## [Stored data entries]
============================================================

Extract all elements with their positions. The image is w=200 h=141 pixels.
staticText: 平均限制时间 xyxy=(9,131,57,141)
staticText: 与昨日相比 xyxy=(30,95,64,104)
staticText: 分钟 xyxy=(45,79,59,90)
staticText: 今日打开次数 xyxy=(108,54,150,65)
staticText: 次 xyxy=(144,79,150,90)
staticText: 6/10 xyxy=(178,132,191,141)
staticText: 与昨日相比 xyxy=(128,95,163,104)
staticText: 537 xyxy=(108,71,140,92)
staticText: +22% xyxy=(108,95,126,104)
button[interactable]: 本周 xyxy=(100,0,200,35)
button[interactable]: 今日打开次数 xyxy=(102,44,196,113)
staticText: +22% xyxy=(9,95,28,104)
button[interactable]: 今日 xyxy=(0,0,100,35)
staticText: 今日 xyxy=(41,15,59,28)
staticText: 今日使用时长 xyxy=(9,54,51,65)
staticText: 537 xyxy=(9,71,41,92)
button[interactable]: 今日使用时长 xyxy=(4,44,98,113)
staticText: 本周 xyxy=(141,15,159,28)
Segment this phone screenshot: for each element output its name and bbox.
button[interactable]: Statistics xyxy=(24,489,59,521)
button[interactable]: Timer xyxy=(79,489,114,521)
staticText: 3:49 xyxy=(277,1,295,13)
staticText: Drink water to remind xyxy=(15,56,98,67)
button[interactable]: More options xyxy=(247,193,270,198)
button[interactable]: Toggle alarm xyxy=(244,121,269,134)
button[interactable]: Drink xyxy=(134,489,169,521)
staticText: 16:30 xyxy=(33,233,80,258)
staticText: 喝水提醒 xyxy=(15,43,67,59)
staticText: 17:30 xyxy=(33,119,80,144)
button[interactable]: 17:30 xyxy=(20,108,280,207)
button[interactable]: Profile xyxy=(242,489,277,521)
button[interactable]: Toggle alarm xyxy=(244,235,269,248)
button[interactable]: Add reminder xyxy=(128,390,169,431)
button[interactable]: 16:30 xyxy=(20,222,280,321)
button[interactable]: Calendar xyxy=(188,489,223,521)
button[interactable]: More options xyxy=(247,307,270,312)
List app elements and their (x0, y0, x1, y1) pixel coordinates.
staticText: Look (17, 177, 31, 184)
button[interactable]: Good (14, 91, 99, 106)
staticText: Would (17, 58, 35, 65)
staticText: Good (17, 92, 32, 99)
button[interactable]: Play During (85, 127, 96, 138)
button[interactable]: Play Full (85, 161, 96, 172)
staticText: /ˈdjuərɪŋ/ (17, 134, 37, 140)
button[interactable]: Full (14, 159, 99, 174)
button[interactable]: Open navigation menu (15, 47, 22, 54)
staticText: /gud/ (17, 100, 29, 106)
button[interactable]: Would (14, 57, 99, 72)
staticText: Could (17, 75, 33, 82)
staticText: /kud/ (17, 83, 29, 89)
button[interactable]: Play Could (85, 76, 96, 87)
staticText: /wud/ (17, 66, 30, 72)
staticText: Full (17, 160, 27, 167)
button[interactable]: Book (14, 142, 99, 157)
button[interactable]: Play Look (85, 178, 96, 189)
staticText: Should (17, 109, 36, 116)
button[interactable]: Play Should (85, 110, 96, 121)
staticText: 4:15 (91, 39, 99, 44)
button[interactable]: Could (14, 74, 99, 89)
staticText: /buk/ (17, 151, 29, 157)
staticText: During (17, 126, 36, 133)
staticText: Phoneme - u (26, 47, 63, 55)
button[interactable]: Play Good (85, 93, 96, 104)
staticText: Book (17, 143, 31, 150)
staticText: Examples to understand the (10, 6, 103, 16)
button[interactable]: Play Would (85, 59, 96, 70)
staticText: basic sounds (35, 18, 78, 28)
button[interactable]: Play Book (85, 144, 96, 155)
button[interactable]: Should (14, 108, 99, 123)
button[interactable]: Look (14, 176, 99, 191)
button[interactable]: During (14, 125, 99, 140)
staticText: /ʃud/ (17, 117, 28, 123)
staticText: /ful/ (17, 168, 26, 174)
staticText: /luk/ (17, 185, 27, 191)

============================================================

## [WORK TO COMPLETE]
Make an exact copy of every record listed above.

## [TASK OUTPUT]
Extract all elements with their positions. The image is w=200 h=141 pixels.
staticText: 平均限制时间 xyxy=(9,131,57,141)
staticText: 与昨日相比 xyxy=(30,95,64,104)
staticText: 分钟 xyxy=(45,79,59,90)
staticText: 今日打开次数 xyxy=(108,54,150,65)
staticText: 次 xyxy=(144,79,150,90)
staticText: 6/10 xyxy=(178,132,191,141)
staticText: 与昨日相比 xyxy=(128,95,163,104)
staticText: 537 xyxy=(108,71,140,92)
staticText: +22% xyxy=(108,95,126,104)
button[interactable]: 本周 xyxy=(100,0,200,35)
button[interactable]: 今日打开次数 xyxy=(102,44,196,113)
staticText: +22% xyxy=(9,95,28,104)
button[interactable]: 今日 xyxy=(0,0,100,35)
staticText: 今日 xyxy=(41,15,59,28)
staticText: 今日使用时长 xyxy=(9,54,51,65)
staticText: 537 xyxy=(9,71,41,92)
button[interactable]: 今日使用时长 xyxy=(4,44,98,113)
staticText: 本周 xyxy=(141,15,159,28)
Segment this phone screenshot: for each element output its name and bbox.
button[interactable]: Statistics xyxy=(24,489,59,521)
button[interactable]: Timer xyxy=(79,489,114,521)
staticText: 3:49 xyxy=(277,1,295,13)
staticText: Drink water to remind xyxy=(15,56,98,67)
button[interactable]: More options xyxy=(247,193,270,198)
button[interactable]: Toggle alarm xyxy=(244,121,269,134)
button[interactable]: Drink xyxy=(134,489,169,521)
staticText: 16:30 xyxy=(33,233,80,258)
staticText: 喝水提醒 xyxy=(15,43,67,59)
staticText: 17:30 xyxy=(33,119,80,144)
button[interactable]: 17:30 xyxy=(20,108,280,207)
button[interactable]: Profile xyxy=(242,489,277,521)
button[interactable]: Toggle alarm xyxy=(244,235,269,248)
button[interactable]: Add reminder xyxy=(128,390,169,431)
button[interactable]: 16:30 xyxy=(20,222,280,321)
button[interactable]: Calendar xyxy=(188,489,223,521)
button[interactable]: More options xyxy=(247,307,270,312)
List app elements and their (x0, y0, x1, y1) pixel coordinates.
staticText: Look (17, 177, 31, 184)
button[interactable]: Good (14, 91, 99, 106)
staticText: Would (17, 58, 35, 65)
staticText: Good (17, 92, 32, 99)
button[interactable]: Play During (85, 127, 96, 138)
button[interactable]: Play Full (85, 161, 96, 172)
staticText: /ˈdjuərɪŋ/ (17, 134, 37, 140)
button[interactable]: Full (14, 159, 99, 174)
button[interactable]: Open navigation menu (15, 47, 22, 54)
staticText: /gud/ (17, 100, 29, 106)
button[interactable]: Would (14, 57, 99, 72)
staticText: Could (17, 75, 33, 82)
staticText: /kud/ (17, 83, 29, 89)
button[interactable]: Play Could (85, 76, 96, 87)
staticText: /wud/ (17, 66, 30, 72)
staticText: Full (17, 160, 27, 167)
button[interactable]: Book (14, 142, 99, 157)
button[interactable]: Play Look (85, 178, 96, 189)
staticText: Should (17, 109, 36, 116)
button[interactable]: Play Should (85, 110, 96, 121)
staticText: 4:15 (91, 39, 99, 44)
button[interactable]: Could (14, 74, 99, 89)
staticText: /buk/ (17, 151, 29, 157)
staticText: During (17, 126, 36, 133)
staticText: Phoneme - u (26, 47, 63, 55)
button[interactable]: Play Good (85, 93, 96, 104)
staticText: Book (17, 143, 31, 150)
staticText: Examples to understand the (10, 6, 103, 16)
button[interactable]: Play Would (85, 59, 96, 70)
staticText: basic sounds (35, 18, 78, 28)
button[interactable]: Play Book (85, 144, 96, 155)
button[interactable]: Should (14, 108, 99, 123)
button[interactable]: Look (14, 176, 99, 191)
button[interactable]: During (14, 125, 99, 140)
staticText: /ʃud/ (17, 117, 28, 123)
staticText: /ful/ (17, 168, 26, 174)
staticText: /luk/ (17, 185, 27, 191)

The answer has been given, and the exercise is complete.